## Exercise goal:
Write out each line from the data below that includes the word "boxes".

Segment Start: Supplied material

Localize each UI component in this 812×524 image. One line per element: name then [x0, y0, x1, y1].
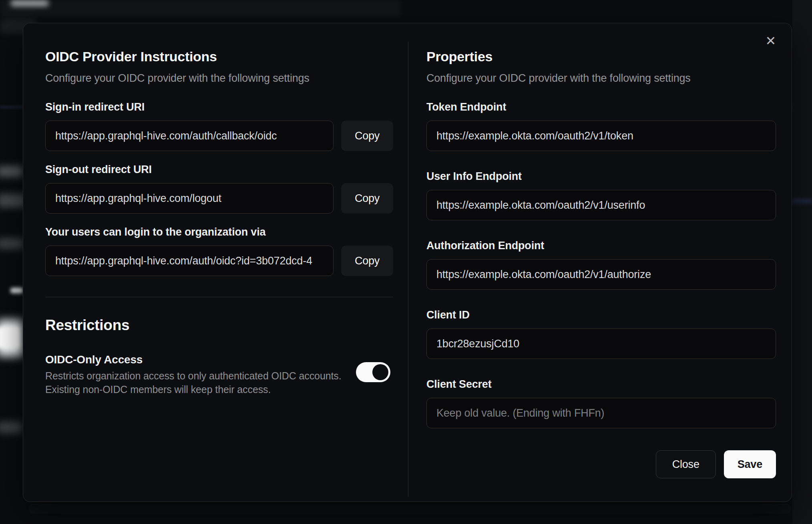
modal-shadow-layer	[28, 504, 791, 514]
properties-subtitle: Configure your OIDC provider with the fo…	[426, 71, 776, 85]
oidc-only-access-description: Restricts organization access to only au…	[45, 369, 342, 396]
background-blur-artifact	[0, 421, 22, 433]
organization-login-url-label: Your users can login to the organization…	[45, 225, 408, 239]
sign-out-redirect-uri-row: Copy	[45, 183, 408, 214]
background-blur-artifact	[10, 288, 23, 293]
oidc-only-access-text: OIDC-Only Access Restricts organization …	[45, 352, 342, 396]
token-endpoint-input[interactable]	[426, 121, 776, 151]
instructions-title: OIDC Provider Instructions	[45, 48, 408, 65]
instructions-panel: OIDC Provider Instructions Configure you…	[23, 23, 408, 502]
sign-in-redirect-uri-label: Sign-in redirect URI	[45, 100, 408, 114]
background-blur-artifact	[792, 199, 812, 204]
client-id-input[interactable]	[426, 329, 776, 359]
user-info-endpoint-input[interactable]	[426, 190, 776, 220]
background-white-blur	[0, 327, 19, 349]
oidc-only-access-toggle[interactable]	[356, 362, 390, 382]
dialog-actions: Close Save	[426, 450, 776, 478]
properties-panel: Properties Configure your OIDC provider …	[408, 23, 792, 502]
authorization-endpoint-input[interactable]	[426, 259, 776, 290]
restrictions-title: Restrictions	[45, 316, 408, 335]
close-button[interactable]: Close	[656, 450, 716, 478]
oidc-only-access-label: OIDC-Only Access	[45, 352, 342, 367]
sign-out-redirect-uri-input[interactable]	[45, 183, 334, 214]
background-right-strip	[792, 0, 812, 524]
instructions-subtitle: Configure your OIDC provider with the fo…	[45, 71, 408, 85]
oidc-only-access-row: OIDC-Only Access Restricts organization …	[45, 352, 393, 396]
properties-title: Properties	[426, 48, 776, 65]
client-secret-input[interactable]	[426, 398, 776, 428]
organization-login-url-input[interactable]	[45, 246, 334, 276]
organization-login-url-row: Copy	[45, 246, 408, 276]
user-info-endpoint-label: User Info Endpoint	[426, 169, 776, 183]
background-blur-text	[10, 0, 49, 6]
authorization-endpoint-label: Authorization Endpoint	[426, 238, 776, 253]
sign-in-redirect-uri-input[interactable]	[45, 121, 334, 151]
copy-sign-out-uri-button[interactable]: Copy	[341, 183, 393, 214]
client-secret-label: Client Secret	[426, 377, 776, 391]
background-blur-artifact	[0, 166, 23, 177]
save-button[interactable]: Save	[724, 450, 776, 478]
copy-sign-in-uri-button[interactable]: Copy	[341, 121, 393, 151]
sign-in-redirect-uri-row: Copy	[45, 121, 408, 151]
copy-login-url-button[interactable]: Copy	[341, 246, 393, 276]
background-blur-band	[0, 0, 400, 17]
background-blur-artifact	[0, 238, 24, 249]
sign-out-redirect-uri-label: Sign-out redirect URI	[45, 162, 408, 177]
background-white-blur	[0, 320, 23, 357]
section-divider	[45, 297, 393, 297]
oidc-provider-dialog: ✕ OIDC Provider Instructions Configure y…	[23, 23, 792, 502]
toggle-knob-icon	[372, 364, 388, 380]
client-id-label: Client ID	[426, 308, 776, 322]
token-endpoint-label: Token Endpoint	[426, 100, 776, 114]
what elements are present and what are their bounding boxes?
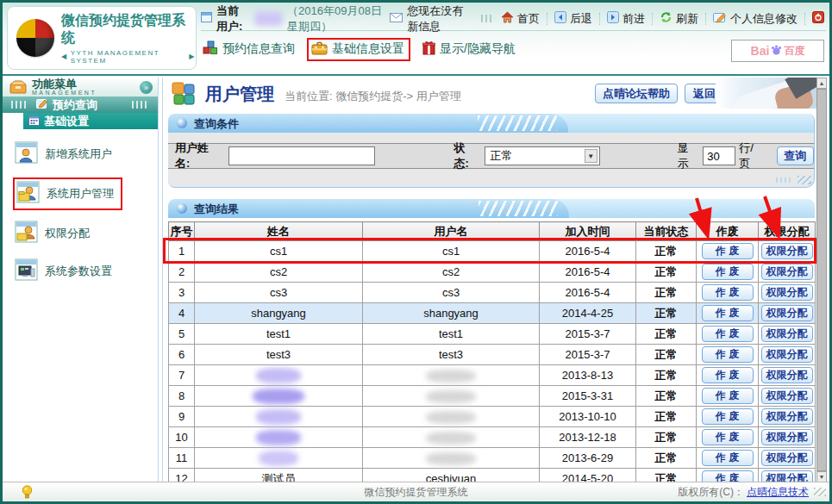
cell-username: cs1: [363, 241, 540, 262]
add-user-window-icon: [15, 141, 38, 167]
cell-name[interactable]: 测试员: [195, 469, 363, 483]
permission-assign-button[interactable]: 权限分配: [761, 470, 813, 482]
cell-permission: 权限分配: [759, 448, 816, 469]
sidebar-section-base-settings[interactable]: 基础设置: [23, 113, 158, 129]
vertical-scrollbar[interactable]: ▲ ▼: [816, 78, 827, 482]
nav-back[interactable]: 后退: [554, 11, 592, 27]
sidebar-section-reservation-query[interactable]: 预约查询: [3, 96, 158, 113]
cell-no: 7: [169, 365, 195, 386]
cell-name[interactable]: [195, 427, 363, 448]
resize-grip-icon: [814, 488, 826, 496]
toolbox-icon: [311, 41, 328, 58]
sidebar-item-system-parameters[interactable]: 系统参数设置: [13, 257, 117, 286]
search-button[interactable]: 查询: [777, 146, 814, 165]
cell-permission: 权限分配: [759, 283, 816, 303]
cell-void: 作 废: [697, 241, 759, 262]
cell-username: [363, 407, 540, 427]
void-button[interactable]: 作 废: [702, 346, 754, 363]
cell-void: 作 废: [697, 345, 759, 365]
cell-name[interactable]: test1: [195, 324, 363, 345]
permission-assign-button[interactable]: 权限分配: [761, 408, 813, 425]
permission-assign-button[interactable]: 权限分配: [761, 326, 813, 342]
void-button[interactable]: 作 废: [702, 450, 754, 466]
collapse-chevron-icon[interactable]: »: [140, 81, 153, 94]
void-button[interactable]: 作 废: [702, 429, 754, 445]
permission-assign-button[interactable]: 权限分配: [761, 367, 813, 383]
cell-status: 正常: [636, 386, 697, 407]
subtitle-left-arrow: ◀: [61, 53, 68, 60]
rows-per-page-input[interactable]: [703, 146, 735, 165]
sidebar-header: 功能菜单 MANAGEMENT »: [3, 78, 158, 96]
cell-no: 3: [169, 283, 195, 303]
col-name: 姓名: [195, 222, 363, 241]
baidu-paw-icon: [770, 43, 783, 59]
redacted-name: [259, 451, 298, 466]
void-button[interactable]: 作 废: [702, 388, 754, 404]
sidebar-item-add-user[interactable]: 新增系统用户: [13, 140, 117, 169]
copyright-link[interactable]: 点晴信息技术: [747, 485, 809, 500]
logout-power-icon[interactable]: [812, 11, 824, 26]
cell-no: 11: [169, 448, 195, 469]
redacted-username: [426, 370, 476, 383]
sidebar-splitter[interactable]: [158, 78, 163, 482]
cell-name[interactable]: cs2: [195, 262, 363, 283]
nav-forward[interactable]: 前进: [607, 11, 645, 27]
nav-refresh[interactable]: 刷新: [660, 11, 698, 27]
cell-void: 作 废: [697, 365, 759, 386]
divider: [804, 13, 805, 25]
main-content: 用户管理 当前位置: 微信预约提货-> 用户管理 点晴论坛帮助 返回 查询条件 …: [164, 78, 819, 482]
envelope-icon: [390, 12, 403, 25]
void-button[interactable]: 作 废: [702, 470, 754, 482]
sidebar-subtitle: MANAGEMENT: [32, 90, 140, 96]
void-button[interactable]: 作 废: [702, 367, 754, 383]
permission-assign-button[interactable]: 权限分配: [761, 243, 813, 259]
status-select[interactable]: 正常 ▼: [485, 146, 599, 165]
void-button[interactable]: 作 废: [702, 243, 754, 259]
permission-assign-button[interactable]: 权限分配: [761, 450, 813, 466]
username-input[interactable]: [228, 146, 375, 165]
nav-home[interactable]: 首页: [501, 11, 540, 27]
permission-assign-button[interactable]: 权限分配: [761, 346, 813, 363]
table-row: 8 2015-3-31 正常 作 废 权限分配: [169, 386, 816, 407]
redacted-username: [426, 411, 476, 424]
void-button[interactable]: 作 废: [702, 305, 754, 321]
cell-name[interactable]: test3: [195, 345, 363, 365]
sidebar: 功能菜单 MANAGEMENT » 预约查询 基础设置 新增系: [3, 78, 158, 482]
void-button[interactable]: 作 废: [702, 326, 754, 342]
baidu-logo-text-cn: 百度: [784, 44, 804, 59]
cell-name[interactable]: [195, 386, 363, 407]
void-button[interactable]: 作 废: [702, 284, 754, 301]
permission-assign-button[interactable]: 权限分配: [761, 264, 813, 280]
cell-name[interactable]: [195, 407, 363, 427]
cell-username: ceshiyuan: [363, 469, 540, 483]
permission-assign-button[interactable]: 权限分配: [761, 388, 813, 404]
sidebar-item-user-management[interactable]: 系统用户管理: [13, 177, 122, 210]
cell-no: 12: [169, 469, 195, 483]
app-subtitle: ◀ YYTH MANAGEMENT SYSTEM ▶: [61, 49, 196, 65]
menu-base-settings[interactable]: 基础信息设置: [307, 38, 410, 61]
nav-profile-edit[interactable]: 个人信息修改: [713, 11, 798, 27]
status-label: 状态:: [454, 140, 480, 171]
menu-toggle-navigation[interactable]: 显示/隐藏导航: [422, 40, 516, 58]
cell-name[interactable]: [195, 365, 363, 386]
table-row: 6 test3 test3 2015-3-7 正常 作 废 权限分配: [169, 345, 816, 365]
sidebar-item-permission-assignment[interactable]: 权限分配: [13, 219, 95, 248]
cell-name[interactable]: cs3: [195, 283, 363, 303]
forum-help-button[interactable]: 点晴论坛帮助: [595, 84, 678, 103]
cell-permission: 权限分配: [759, 386, 816, 407]
scrollbar-thumb[interactable]: [816, 89, 827, 471]
no-message-text: 您现在没有新信息: [407, 3, 469, 34]
cell-status: 正常: [636, 365, 697, 386]
scroll-up-icon[interactable]: ▲: [816, 78, 827, 89]
cell-name[interactable]: cs1: [195, 241, 363, 262]
permission-assign-button[interactable]: 权限分配: [761, 429, 813, 445]
void-button[interactable]: 作 废: [702, 264, 754, 280]
cell-name[interactable]: [195, 448, 363, 469]
cell-name[interactable]: shangyang: [195, 303, 363, 324]
menu-reservation-query[interactable]: 预约信息查询: [203, 40, 295, 58]
permission-assign-button[interactable]: 权限分配: [761, 284, 813, 301]
redacted-name: [253, 389, 304, 404]
void-button[interactable]: 作 废: [702, 408, 754, 425]
permission-assign-button[interactable]: 权限分配: [761, 305, 813, 321]
baidu-search-box[interactable]: Bai 百度: [731, 40, 824, 62]
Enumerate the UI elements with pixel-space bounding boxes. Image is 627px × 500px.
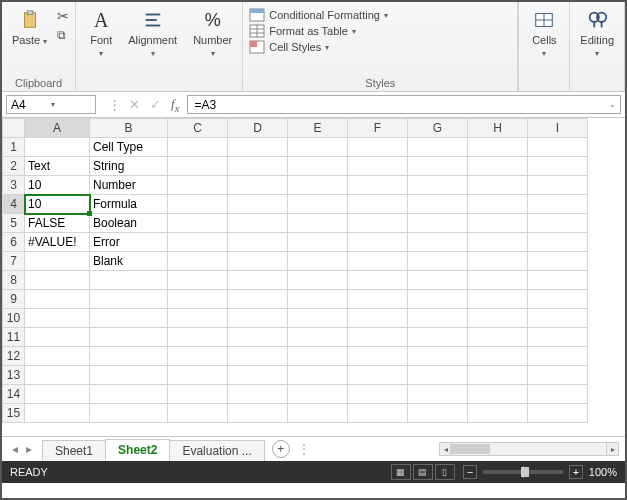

Segment End: Supplied material

## Final answer:
what elements are present and what are their bounding boxes?
Enumerate the UI elements with pixel-space bounding boxes. Image is 627px × 500px.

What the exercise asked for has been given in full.